President's Perspective October 2011

Glenn WeinraubWear & Tear
By Glenn M. Weinraub, DPM, FACFAS, President

Fall in San Francisco is perhaps the best climate in the country. This is when our days are warm and our fog looks so surreal it’s like Dali painted the sky. This is the time of year I especially enjoy running from my home and along the Embarcadero. I usually make it to AT&T Park where the Giants play and then I head back; the round trip is about 3.5 miles. Today I did one of those runs just after work. At about mile 2, I felt a searing pain in my left gastrocnemius muscle. I stopped immediately and so I think, as I write this, that I prevented a much more serious injury. I ended up performing the “walk of shame” home with a very slight limp.
Once home I gathered up my dog, Decker, for his routine pre-dinner walk. Decker is a handsome 12-year-old Golden Retriever. In human terms he is almost 80 years old. He still looks and acts like a puppy; he can still stop and command a belly rub from the most stoic-walking commuter. But sadly, like many 80-year-olds, Decker has a bum right shoulder and some dysplasia in his elbows; as such, he walks with a pronounced limp. As the two of us shuffled up Mission Street we looked at each other and I am certain we were both thinking the same thing, “What happened?”
This point was really driven home by the recent tenth anniversary of the 9/11 tragedy. Most of us remember where we were on that horrible day as the events unfolded on live television. For myself I remember being in the middle of a run with Decker at my side. Decker has not been able to run with me for at least 2 years now.
All of this personal wear and tear over the last 10 years got me thinking about our collective journey as a profession. Intra- and inter-organizational politics aside, I had to ask myself, are we a better profession today as compared to yesterday? Are we more effective practitioners? Are we more entrenched in mainstream medicine?
Does the general public think of podiatric surgery and podiatric surgeons first and foremost when they are suffering? Has our literature and research clearly defined better diagnostic tools, better procedures, better techniques and better outcomes?
The fact is, while Decker and I suffer from the rules of biology and shortening telomeres, the profession has no such excuse. We all have an obligation to ensure that the profession of podiatric foot and ankle surgery continues to progress to the benefit of our future colleagues and the public we serve.
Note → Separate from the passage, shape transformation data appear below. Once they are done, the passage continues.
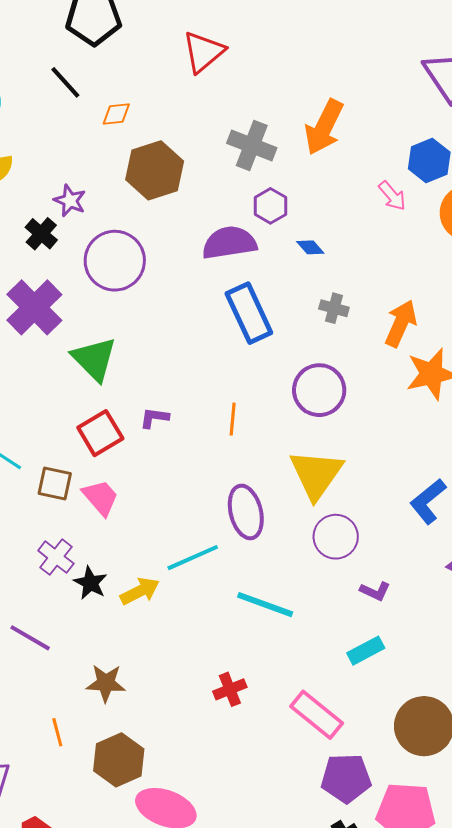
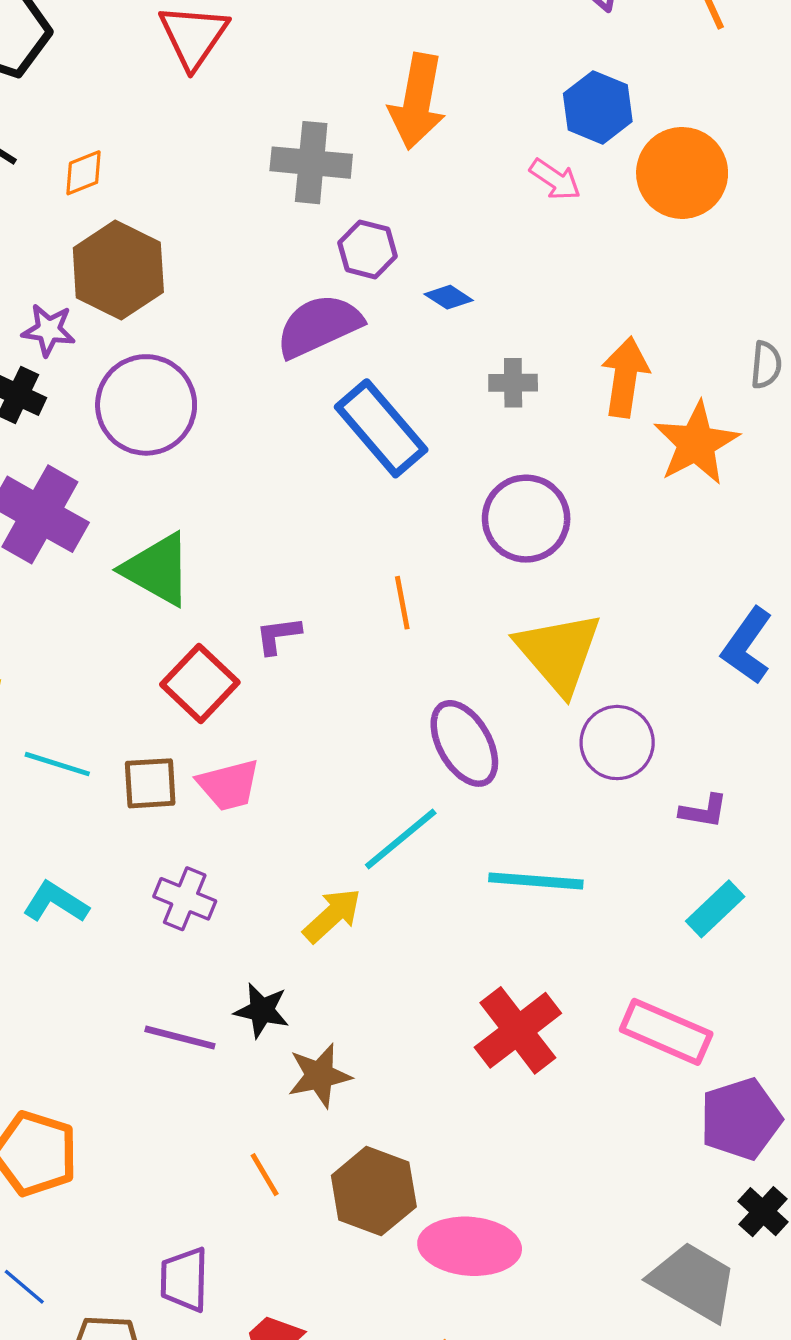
brown hexagon: (155, 170) -> (118, 270), moved
pink trapezoid: (101, 497) -> (229, 785), turned 132
black star: (90, 583) -> (262, 1010), moved
red cross: (230, 689) -> (518, 1030), size x1.6

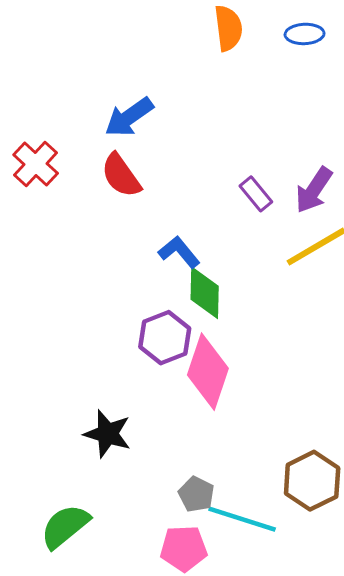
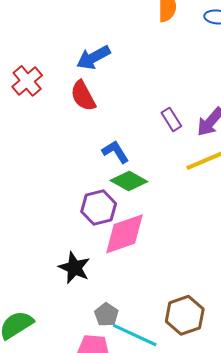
green diamond: (205, 293) -> (129, 181), turned -69
pink diamond: (208, 372) -> (124, 234), turned 45
black star: (108, 434) -> (74, 268), moved

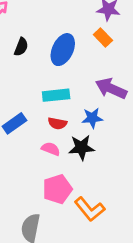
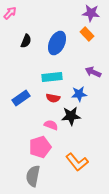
purple arrow: (111, 88) -> (93, 72), size x0.7
pink semicircle: (51, 149) -> (51, 125), moved
pink pentagon: (57, 189) -> (40, 147), moved

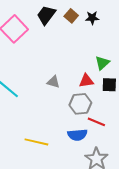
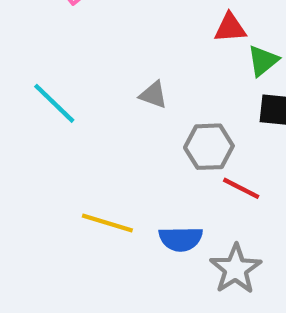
red triangle: (86, 81) -> (230, 28), moved
blue semicircle: (77, 135) -> (181, 239), moved

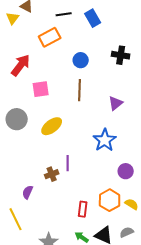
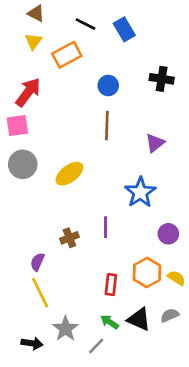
black line: (64, 14) -> (85, 24), turned 35
yellow triangle: (13, 18) -> (33, 41), moved
pink square: (41, 89) -> (17, 126), moved
purple line: (68, 163) -> (106, 227), moved
yellow line: (16, 219) -> (40, 293), moved

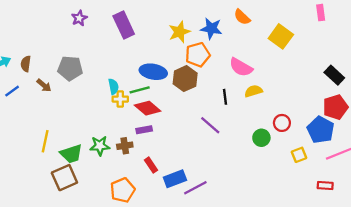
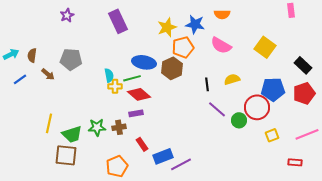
orange semicircle: (242, 17) -> (222, 14), turned -42
purple star: (79, 18) -> (67, 15), moved
yellow square: (281, 36) -> (265, 47), moved
pink semicircle: (241, 67) -> (221, 45), moved
red circle: (282, 123) -> (257, 107), size x1.6
purple line: (210, 125) -> (217, 109), moved
blue pentagon: (321, 130) -> (273, 89), moved, turned -30
brown square: (64, 178) -> (66, 155), turned 30

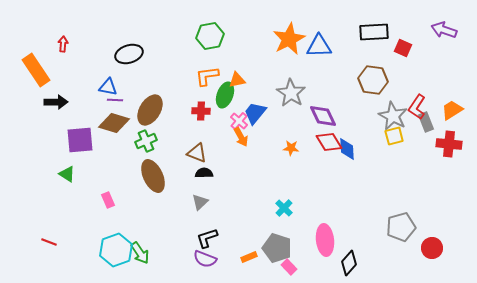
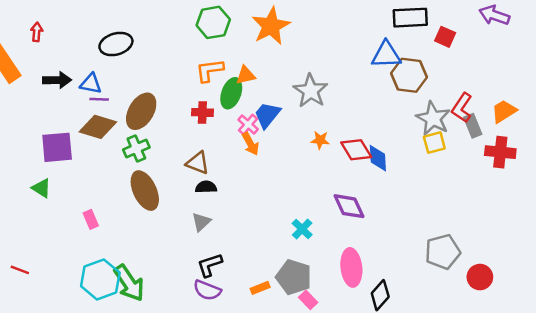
orange star: (289, 39) -> (271, 26), moved
blue triangle: (319, 46) -> (386, 55), moved
black arrow: (56, 102) -> (57, 80), moved
purple diamond: (323, 116) -> (349, 206), moved
orange star: (291, 148) -> (320, 140), moved
green arrow: (140, 253) -> (129, 283), size x1.4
Recently I was fortunate to be present at a meeting that I believe will plant significant seeds of change. In short, a collaborative effort by the California Podiatric Medical Association (CPMA), the California Medical Association and the California Orthopaedic Association will work to elucidate the comparative strength of podiatric and allopathic medical educations. The probable outcome will form the basis for granting “Physician & Surgeon” status to DPM graduates in California.
But more importantly, this will herald a paradigm shift in the halls of medicine, whereby it is acknowledged that “equal” does not equate to “same.” That in fact four years of podiatric medical school followed by three years of residency will produce a doctor who is truly a “Physician & Surgeon” just like any other medical doctor or doctor of osteopathic medicine.
In general, seeds do not plant themselves, and in this case the seeds of change are being spread by Stephen C. Wan, DPM; Jon A. Hultman, DPM; Lawrence B. Harkless, DPM, and Michael J. Cornelison, DPM, of the CPMA and ACFAS.
With a positive outcome, the ramifications for the other 49 states would be substantial. On the one hand, this would provide a roadmap to true professional parity and on the other hand, it could provide the tipping point for real and meaningful action on a national scope of practice act.
As Decker and I finish our walk, I think we can both agree, the wear and tear has been worth it.